Statement of Offence
BREACH OF BAIL CONDITIONS contrary to Section 26[1][2] of the Bail [Amendment] Decree No. 28 of 2012.
Particulars of offence
VARANISESE DALI on the 22nd day of November, 2016 at Lautoka in the Western Division failed to attend to her case vide Lautoka CF 225/15 without reasonable cause.
- The Appellant pleaded guilty to the charge and admitted the facts. She was thereafter convicted by the learned Magistrate.

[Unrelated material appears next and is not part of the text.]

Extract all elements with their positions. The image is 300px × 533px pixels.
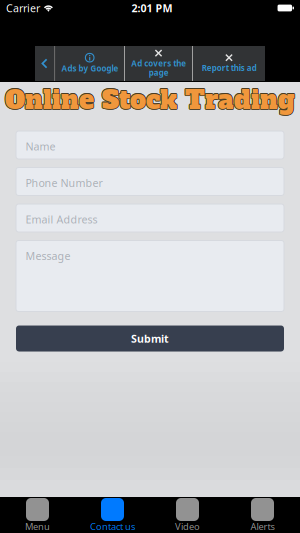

On the
24th January, 2017, the Appellant was sentenced to 3 months’ imprisonment to be served concurrent with the sentence imposed in CF
225/15.
- The Appellant filed following grounds of appeal:
Appeal Against Conviction
- The Learned Magistrate erred in law when he convicted your appellant under Section 26 (1) (2) of the Bail Amendment Decree No. 28
of 2012 the offence of breach of bail is not known to law.
Appeal Against Sentence
- The learned Magistrate erred in law and in principle when he failed to give proper credit for the Appellants unblemished record, early
guilty plea at the first given opportunity and her expression of remorse.
- The learned Magistrate erred in law when he failed to consider the one month period spent in remand.
- The learned Magistrate erred in law and in principle when he failed to take into account your appellants compelling mitigation when
considering whether to impose a wholly suspended sentence.
- The sentence of 3 months’ imprisonment is harsh and excessive.
- The grounds of appeal against sentence were later withdrawn by the Appellant. She now relies on the ground against conviction only.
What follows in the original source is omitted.